Heroes from the Kalevala epic sculpted on the facade of a Helsinki building, Source: Depositphotos

Did you know that EU has its own heritage list?

Did you know that EU has its own heritage list?

It’s not meant to rival UNESCO but rather to focus on sites and traditions that symbolize the ancient roots of European values

Last week, seven sites and cultural traditions received the European Heritage Label boosting the total list to 67 such objects. Yet not many Europeans seem to be aware of this distinction, even though it has been in existence for a decade now.

When most people think of cultural heritage preservation they think of UNESCO, which boasts a large and growing base of tangible and intangible monuments across the world attesting to the genius of humankind throughout the centuries.

The European Heritage Label hasn’t reached that kind of prominence due to its more limited geographical scope. Plus, its stated aim is slightly different. The European Commission’s initiative seeks to discover and preserve sites and traditions that grant the concept of European values (such as liberty, tolerance, integration) a certain commonality and historicity.
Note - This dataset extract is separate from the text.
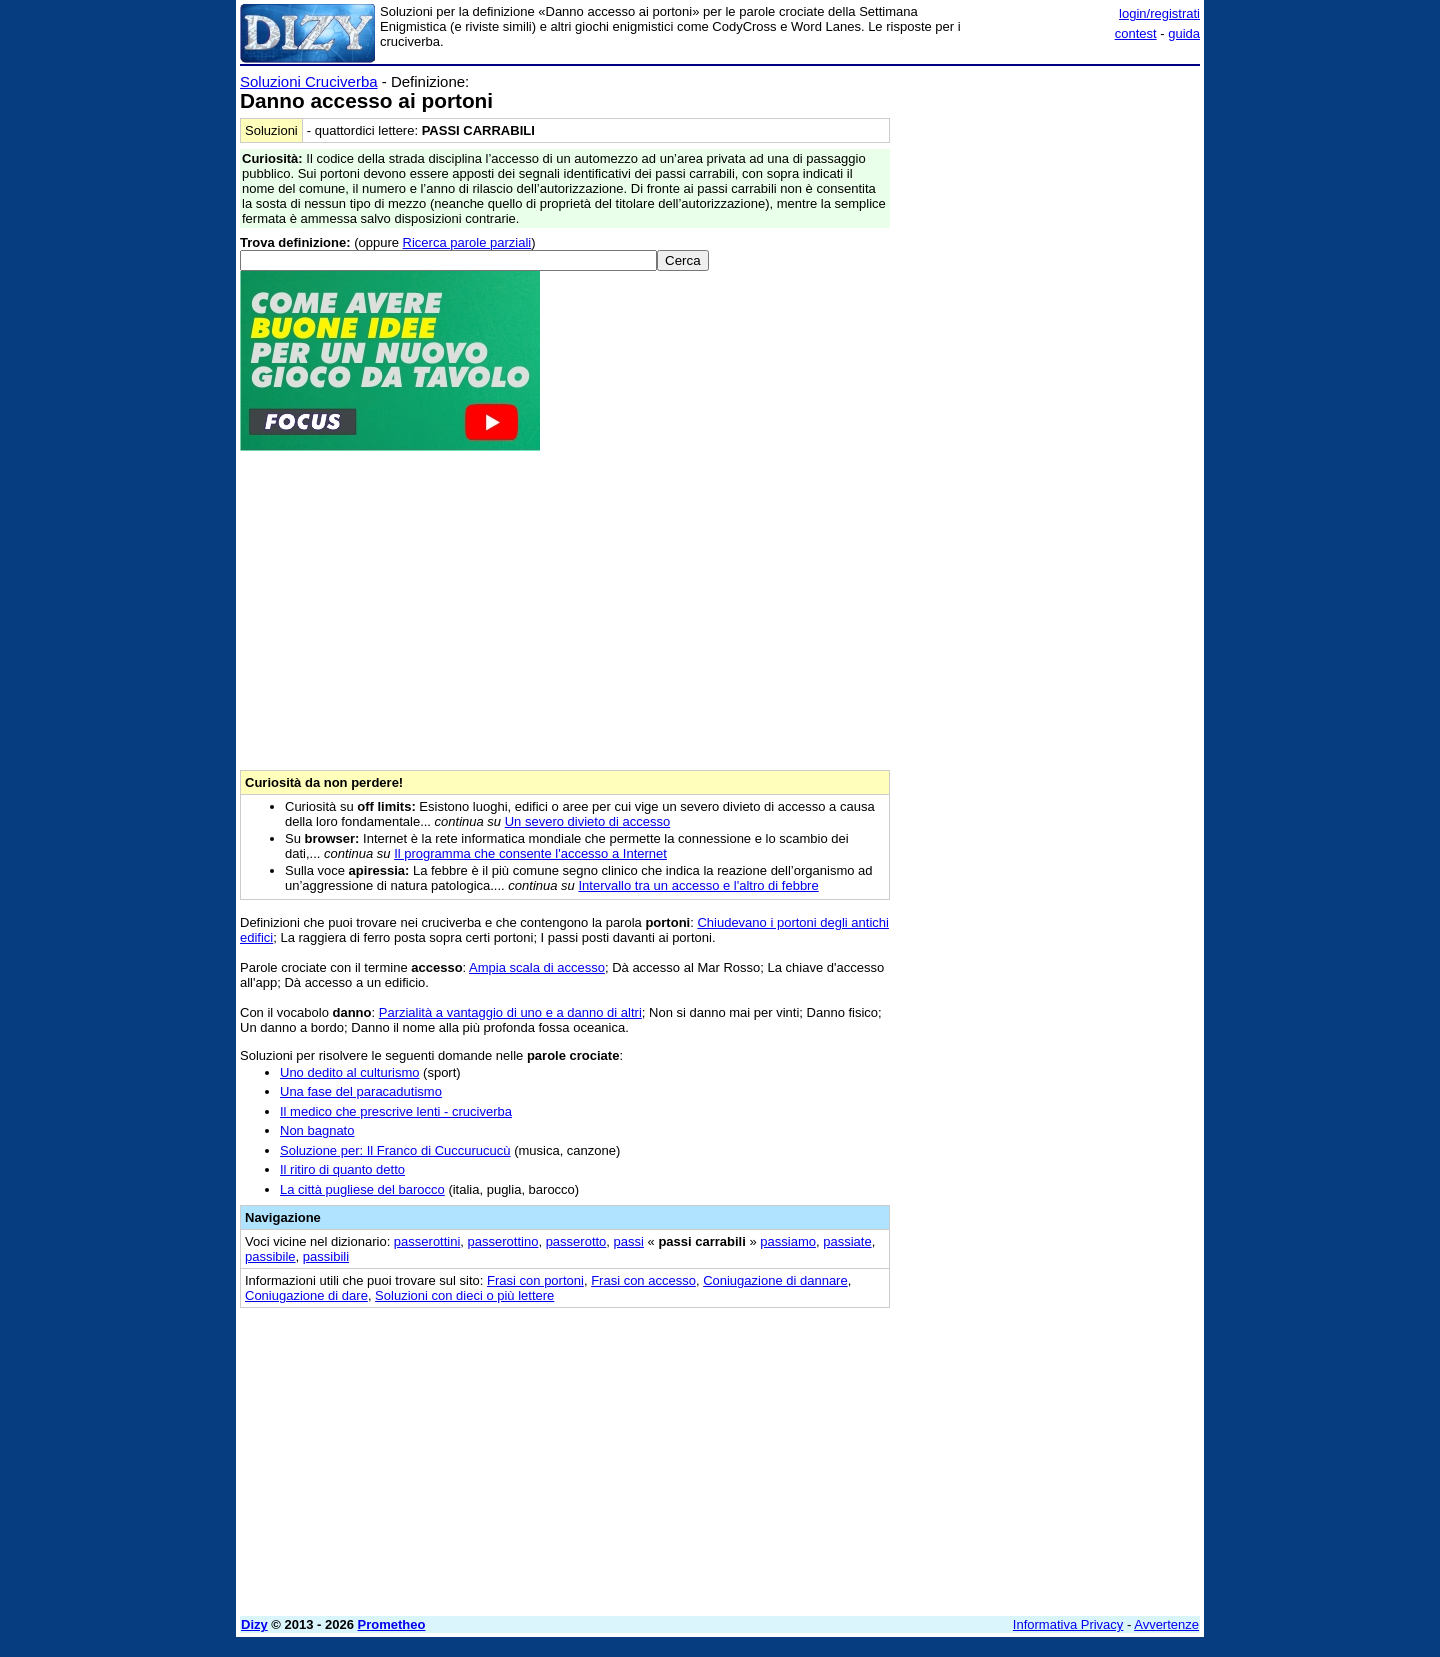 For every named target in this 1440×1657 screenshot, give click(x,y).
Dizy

The European narrative and the history behind it

Crafting a coherent (pan)-European identity has been one of the biggest challenges for the political and economic project that is the European Union. This is where the EU officials have decided to also look back into the past not only as periods of conflict and division but also as times of commonality that have crafted a subtle yet perceptible sense of what it means to be European.
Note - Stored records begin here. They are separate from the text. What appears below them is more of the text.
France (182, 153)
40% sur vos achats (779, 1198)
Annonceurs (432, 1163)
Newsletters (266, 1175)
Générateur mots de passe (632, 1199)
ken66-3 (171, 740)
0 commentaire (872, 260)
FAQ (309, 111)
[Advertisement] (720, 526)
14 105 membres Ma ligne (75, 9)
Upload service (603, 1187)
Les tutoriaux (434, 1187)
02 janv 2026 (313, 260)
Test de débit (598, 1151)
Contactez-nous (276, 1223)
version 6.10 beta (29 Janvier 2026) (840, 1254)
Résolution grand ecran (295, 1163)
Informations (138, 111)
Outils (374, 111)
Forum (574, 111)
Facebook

The European Heritage Label combines both tangible and intangible monuments.

For example, among the objects awarded the label this year, we can see a hidden church in Amsterdam called Our Lord in the Attic. The clandestine temple served the small Catholic community of the city and while the authorities knew about its operation, they turned a blind eye as long as it wasn’t too visible. Kind of makes you think about the contemporary tolerance of Dutch authorities to soft drug consumption.

The only intangible monument listed this year was the Finnish epic Kalevala, which is a collection of oral mythological poetry that has served to inspire Finnish nationalism and works of art, literature, film and music. It’s known to have been one of the influences on JRR Tolkien’s The Lord of the Rings fantasy epic.